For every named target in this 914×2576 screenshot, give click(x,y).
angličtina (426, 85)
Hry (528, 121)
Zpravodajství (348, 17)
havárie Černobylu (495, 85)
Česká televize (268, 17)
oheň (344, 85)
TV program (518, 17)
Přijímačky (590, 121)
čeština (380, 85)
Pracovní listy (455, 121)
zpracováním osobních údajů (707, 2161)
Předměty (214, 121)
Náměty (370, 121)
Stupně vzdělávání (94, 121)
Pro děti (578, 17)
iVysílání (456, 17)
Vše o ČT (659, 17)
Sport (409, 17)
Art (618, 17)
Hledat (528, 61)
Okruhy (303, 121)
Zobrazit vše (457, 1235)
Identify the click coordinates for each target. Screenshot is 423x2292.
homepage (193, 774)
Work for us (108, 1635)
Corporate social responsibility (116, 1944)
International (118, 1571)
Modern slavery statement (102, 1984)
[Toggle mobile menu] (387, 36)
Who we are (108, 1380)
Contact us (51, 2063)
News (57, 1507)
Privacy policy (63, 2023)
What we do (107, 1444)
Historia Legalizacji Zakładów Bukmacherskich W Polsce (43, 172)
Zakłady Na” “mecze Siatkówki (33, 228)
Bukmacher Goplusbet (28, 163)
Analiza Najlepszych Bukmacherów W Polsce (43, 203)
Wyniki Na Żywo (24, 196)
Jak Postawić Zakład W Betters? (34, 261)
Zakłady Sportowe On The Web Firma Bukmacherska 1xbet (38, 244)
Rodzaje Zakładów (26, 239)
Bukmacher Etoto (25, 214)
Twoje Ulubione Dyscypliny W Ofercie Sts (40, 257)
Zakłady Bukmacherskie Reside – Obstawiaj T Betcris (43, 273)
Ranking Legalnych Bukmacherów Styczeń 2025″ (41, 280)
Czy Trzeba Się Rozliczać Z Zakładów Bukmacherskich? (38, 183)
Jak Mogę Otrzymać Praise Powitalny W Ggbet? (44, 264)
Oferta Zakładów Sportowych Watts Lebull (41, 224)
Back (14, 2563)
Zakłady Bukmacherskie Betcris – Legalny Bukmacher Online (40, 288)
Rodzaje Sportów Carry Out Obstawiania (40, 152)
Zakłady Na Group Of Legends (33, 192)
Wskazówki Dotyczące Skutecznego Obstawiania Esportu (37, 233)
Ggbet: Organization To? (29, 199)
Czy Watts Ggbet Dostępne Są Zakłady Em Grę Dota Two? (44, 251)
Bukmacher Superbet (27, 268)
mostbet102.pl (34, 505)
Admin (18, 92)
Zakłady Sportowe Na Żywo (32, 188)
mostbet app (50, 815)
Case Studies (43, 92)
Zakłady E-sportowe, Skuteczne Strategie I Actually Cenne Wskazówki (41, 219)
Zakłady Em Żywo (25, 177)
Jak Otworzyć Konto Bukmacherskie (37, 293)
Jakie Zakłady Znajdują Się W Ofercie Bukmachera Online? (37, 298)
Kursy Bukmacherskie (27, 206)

----------

PROBLEM DETAILS
Exactly as shown above, return every record.

EXERCISE RESULT
For every named target in this 914×2576 screenshot, give click(x,y).
angličtina (426, 85)
Hry (528, 121)
Zpravodajství (348, 17)
havárie Černobylu (495, 85)
Česká televize (268, 17)
oheň (344, 85)
TV program (518, 17)
Přijímačky (590, 121)
čeština (380, 85)
Pracovní listy (455, 121)
zpracováním osobních údajů (707, 2161)
Předměty (214, 121)
Náměty (370, 121)
Stupně vzdělávání (94, 121)
Pro děti (578, 17)
iVysílání (456, 17)
Vše o ČT (659, 17)
Sport (409, 17)
Art (618, 17)
Hledat (528, 61)
Okruhy (303, 121)
Zobrazit vše (457, 1235)
Identify the click coordinates for each target. Screenshot is 423x2292.
homepage (193, 774)
Work for us (108, 1635)
Corporate social responsibility (116, 1944)
International (118, 1571)
Modern slavery statement (102, 1984)
[Toggle mobile menu] (387, 36)
Who we are (108, 1380)
Contact us (51, 2063)
News (57, 1507)
Privacy policy (63, 2023)
What we do (107, 1444)
Historia Legalizacji Zakładów Bukmacherskich W Polsce (43, 172)
Zakłady Na” “mecze Siatkówki (33, 228)
Bukmacher Goplusbet (28, 163)
Analiza Najlepszych Bukmacherów W Polsce (43, 203)
Wyniki Na Żywo (24, 196)
Jak Postawić Zakład W Betters? (34, 261)
Zakłady Sportowe On The Web Firma Bukmacherska 1xbet (38, 244)
Rodzaje Zakładów (26, 239)
Bukmacher Etoto (25, 214)
Twoje Ulubione Dyscypliny W Ofercie Sts (40, 257)
Zakłady Bukmacherskie Reside – Obstawiaj T Betcris (43, 273)
Ranking Legalnych Bukmacherów Styczeń 2025″ (41, 280)
Czy Trzeba Się Rozliczać Z Zakładów Bukmacherskich? (38, 183)
Jak Mogę Otrzymać Praise Powitalny W Ggbet? (44, 264)
Oferta Zakładów Sportowych Watts Lebull (41, 224)
Back (14, 2563)
Zakłady Bukmacherskie Betcris – Legalny Bukmacher Online (40, 288)
Rodzaje Sportów Carry Out Obstawiania (40, 152)
Zakłady Na Group Of Legends (33, 192)
Wskazówki Dotyczące Skutecznego Obstawiania Esportu (37, 233)
Ggbet: Organization To? (29, 199)
Czy Watts Ggbet Dostępne Są Zakłady Em Grę Dota Two? (44, 251)
Bukmacher Superbet (27, 268)
mostbet102.pl (34, 505)
Admin (18, 92)
Zakłady Sportowe Na Żywo (32, 188)
mostbet app (50, 815)
Case Studies (43, 92)
Zakłady E-sportowe, Skuteczne Strategie I Actually Cenne Wskazówki (41, 219)
Zakłady Em Żywo (25, 177)
Jak Otworzyć Konto Bukmacherskie (37, 293)
Jakie Zakłady Znajdują Się W Ofercie Bukmachera Online? (37, 298)
Kursy Bukmacherskie (27, 206)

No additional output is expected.